To understand the process of finding extreme values, we first need to grasp the concept of a derivative. In simple terms, the derivative of a function gives us the rate at which the function's value changes with respect to changes in the input. It is like checking how fast or slow a certain value is changing. Derivatives are represented by the symbol \( f'(x) \) or \( \frac{d}{dx}f(x) \). For example, consider our function \( f(x) = 5 + 54x - 2x^3 \). By differentiating it, we find that \( f'(x) = 54 - 6x^2 \). This tells us how the output of the function is changing as \( x \) changes. It's crucial in identifying where the function might reach a peak or valley, which leads us to critical points.

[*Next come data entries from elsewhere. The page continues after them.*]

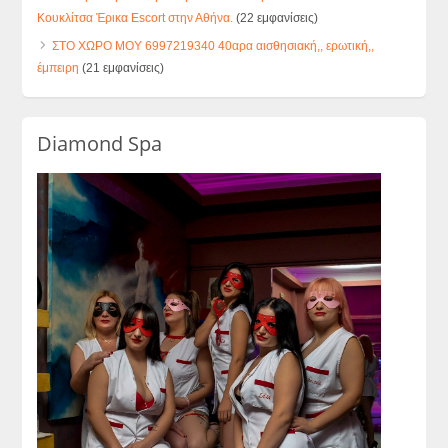
Κουκλίτσα Έρικα Escort στην Αθήνα.
(22 εμφανίσεις)
ΣΤΟ ΧΩΡΟ ΜΟΥ 6997219340 40αρα αισθησιακή,, ερωτική,,
έμπειρη
(21 εμφανίσεις)
Diamond Spa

Critical points are the x-values where the derivative of a function equals zero or is undefined. These points may indicate potential maxima or minima—places where the function could change directions (from increasing to decreasing or vice versa). In our example, once we've calculated \( f'(x) = 54 - 6x^2 \), we set it to zero to find the critical points:

• \( 54 - 6x^2 = 0 \)
• Solve for \( x \): \( x^2 = 9 \)
• \( x = 3 \) and \( x = -3 \)

However, since our interval is \([0, 4]\), \( x = -3 \) falls outside of this range, leaving us with the critical point \( x = 3 \). By examining these points further, we can determine which of these might lead to the function's highest or lowest values over a given range.

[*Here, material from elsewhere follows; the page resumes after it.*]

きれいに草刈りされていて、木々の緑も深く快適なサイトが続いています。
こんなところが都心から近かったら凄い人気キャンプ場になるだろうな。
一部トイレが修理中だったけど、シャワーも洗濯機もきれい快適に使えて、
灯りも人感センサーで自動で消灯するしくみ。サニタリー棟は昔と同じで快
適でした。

By evaluating a function at its critical points and the endpoints of the given interval, we can determine its absolute maximum and minimum. This means finding the highest and lowest values of the function within a specified range. From our earlier steps, we found the critical point \( x = 3 \) within the interval \([0, 4]\). Then, we evaluated the function at:

• Start of the interval, \( x = 0 \): \( f(0) = 5 \)
• Critical point, \( x = 3 \): \( f(3) = 119 \)
• End of the interval, \( x = 4 \): \( f(4) = 101 \)

After comparing these values, we see that the absolute maximum value of 119 occurs at \( x = 3 \), and the absolute minimum value of 5 occurs at \( x = 0 \). These points provide the function's peak and lowest point within our given interval.

Interval evaluation is essential when determining a function’s extreme values. It involves not only solving for and evaluating the function at critical points but also checking the endpoints of the interval.The extreme value theorem suggests that if a function is continuous on a closed interval, like \([0, 4]\), it will have both a maximum and minimum value. To find these values, we:

• Look for critical points where the derivative equals zero or is undefined
• Calculate the function's value at these and at the interval's endpoints

By performing these evaluations, we ensure no potential maximum or minimum values are missed. In our case, by evaluating \( f(x) \) at \( x = 0 \), \( x = 3 \), and \( x = 4 \), we confirm the highest and lowest function values within the given limits.